(entnommen aus der Württembergischen Schützenzeitung – Ausgabe Januar 2026)

Mit einer neuen, wegweisenden Maßnahme stärkt der Württembergische Schützenverband 1850 e. V. die Rechtssicherheit und Professionalität seiner Mitgliedsvereine: Für alle Oberschützenmeisterinnen und Oberschützenmeister (OSM) sowie für alle verantwortlichen Personen, die Bedürfnisanträge im Verein bearbeiten, wird künftig eine verpflichtende Schulung im Bereich Waffenrecht eingeführt.

Warum diese verpflichtende Schulung notwendig ist
Die Mitwirkung bei waffenrechtlichen Bedürfnisanträgen gem. 14 WaffG und der Bedürfnisrichtlinie des Württembergischen Schützenverbandes 1850 e.V. ist ein zentraler Bestandteil der Vereinsarbeit der Schützenvereine anerkannter Schießsportverbände, bei der es auf die ausnahmslos waffenrechtskonforme Durchführung ankommt. Fehler in diesem Bereich können nicht nur zu Verzögerungen oder Ablehnungen führen, sondern im schlimmsten Fall auch rechtliche Konsequenzen für Schützen, Vereine und verantwortliche Personen nach Sich ziehen. Die neue Schulung hat deshalb das klare Ziel, alle Beteiligten auf einen einheitlichen, rechtskonformen Wissensstand zu bringen. Vermittelt werden die wichtigsten rechtlichen Grundlagen und die Inhalte der Bedürfnisrichtlinie des WSV sowie deren Anwendung in der alltäglichen Arbeit im Verein.
Die verantwortlichen Personen sollen über ihre Rechte und Pflichten geschult werden sowie Wissen über den Bedürfnisbescheinigungsprozess und die Vermeidung typischer Fehler hierbei erwerben. Die Teilnahme ist verbindlich, nur geschulte Personen dürfen am Bedürfnisbescheinigungsprozess mitwirken.

Das Format E-Learning:
Das Schulungsformat wurde bewusst als E-Learning (On Demand) gewählt.
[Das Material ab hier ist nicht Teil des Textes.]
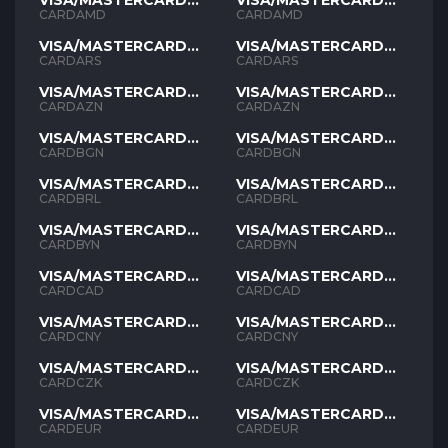
VISA/MASTERCARD
VISA/MASTERCARD
AMD
AMD
CARDAMD
CARDAMD
VISA/MASTERCARD
VISA/MASTERCARD
ARS
ARS
CARDARS
CARDARS
VISA/MASTERCARD
VISA/MASTERCARD
AZN
AZN
CARDAZN
CARDAZN
VISA/MASTERCARD
VISA/MASTERCARD
BGN
BGN
CARDBGN
CARDBGN
VISA/MASTERCARD
VISA/MASTERCARD
BRL
BRL
CARDBRL
CARDBRL
VISA/MASTERCARD
VISA/MASTERCARD
BYN
BYN
CARDBYN
CARDBYN
VISA/MASTERCARD
VISA/MASTERCARD
CAD
CAD
CARDCAD
CARDCAD
VISA/MASTERCARD
VISA/MASTERCARD
CNY
CNY
CARDCNY
CARDCNY
VISA/MASTERCARD
VISA/MASTERCARD
CZK
CZK
CARDCZK
CARDCZK
VISA/MASTERCARD
VISA/MASTERCARD
EUR
EUR
CARDEUR
CARDEUR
Damit können Vereine und
Verantwortliche die Inhalte zeitlich flexibel bearbeiten und rekapitulieren – ein großer Vorteil für Ehrenamtliche, die ihre Aufgaben neben dem Beruf wahrnehmen.

Vereine, deren zuständige Personen diese Schulung nicht absolvieren, können künftig keine Bedürfnisanträge mehr einreichen.
Bedürfnisanträge, welche von nicht geschulten verantwortlichen Personen des Vereins bearbeitet und unterzeichnet wurden. sind künftig unzulässig und werden vom Verband abgelehnt. Diese klare Regelung sorgt dafür, dass der Verband künftig mit einheitlich qualifizierten Ansprechpartnerinnen und Ansprechpartnern zusammenarbeitet – eine wichtige Voraussetzung für effiziente Abläufe und waffenrechtlich verlässliche Entscheidungen.

Warum korrekter Umgang mit diesem Thema so wichtig ist
Für Vorstände, Sportleiterinnen und Sportleiter sowie Waffen- bzw, Bedürfnisbeauftragte ist der richtige Umgang mit dem Waffenrecht eine Kernkompetenz. Er bildet die Grundlage dafür, dass:

  • gesetzliche Vorgaben korrekt umgesetzt werden und der Verband seine waffenrechtlich auferlegten Aufgaben zuverlässig erfüllen kann.
  • die Interessen der Vereinsmitglieder professionell vertreten werden,
  • die rechtlichen Risiken für verantwortliche Personen, Vereine und den Verband minimiert werden.

Gut geschulte verantwortliche Personen, meist die Vorsitzenden der Vereine. sorgen nicht nur für reibungslose und rechtskonforme Prozesse, sondern tragen auch entscheidend zum Vertrauen der Mitglieder und zur positiven Außenwirkung des Schießsports bei.

Ein starkes Signal für Qualität und Verantwortung
Mit der verpflichtenden Schulung im Waffenrecht setzt der Württembergische Schützenverband 1850 e.V. ein deutliches Zeichen: Verantwortung im Umgang mit Schusswaffen beginnt nicht erst auf dem Schießstand, sondern bereits in der Verwaltung und Vereinsführung.

Die neue Qualifikationsmaßnahme ist ein wichtiger Schritt, um die hohe Qualität des Schützenwesens
in Württemberg dauerhaft zu sichern und weiter auszubauen.

Die Schulung startet mit Beginn des neuen Jahres und wird auf Beschluss des Landesausschusses umgesetzt.